The recumbent touring bicycles look different on account of the seat position. In these bicycles, the rider sits on a reclined seat with his legs in front of the seat. Steering is positioned above or below the seat level.
Tandems are essentially meant to carry two riders, and are popular among couples who want to travel long distances economically. However, these bikes can’t carry any extra weight and the riders often have to hitch a trailer.
The modern touring bikes are usually equipped with front and rear luggage racks, road handlebars and saddles for long distance comfort. They are supplemented by rugged hubs, heavy-duty rims and 36-spoke wheels. These increase their reliability and stability. Sometimes easy detachable trailers are towed behind for carrying gear, which is preferable since it provides a low center of gravity.

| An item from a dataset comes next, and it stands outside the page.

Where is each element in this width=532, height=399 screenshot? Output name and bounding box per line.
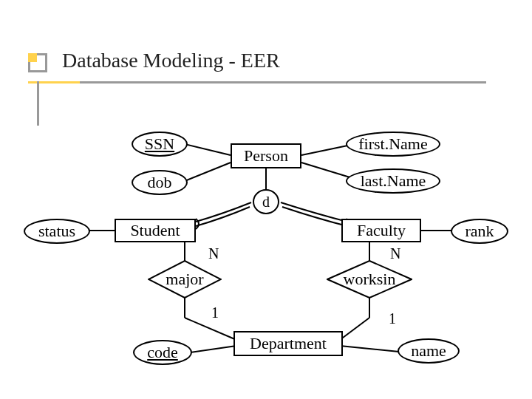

Touring bicycles have a long wheelbase and a stable steering arrangement. They have various attachment points for keeping luggage, fixing fenders and most importantly storing water bottles. Spare parts can also be kept in few cases. There is a provision of longer chain stay to ensure that the rider can ride without experiencing any discomfort.
The entire bike is made of sturdy and long lasting material which can handle fast ascents and descents even when loaded. The normal caliper brakes used in racing bikes are replaced by cantilever or lever-pulled brakes. Disc brakes have been tried on a few touring bikes because of their excellent braking power.
The touring bicycles compromise on speed but provide extra utility and ruggedness. This combination of features has made them popular among low budget, young tourists.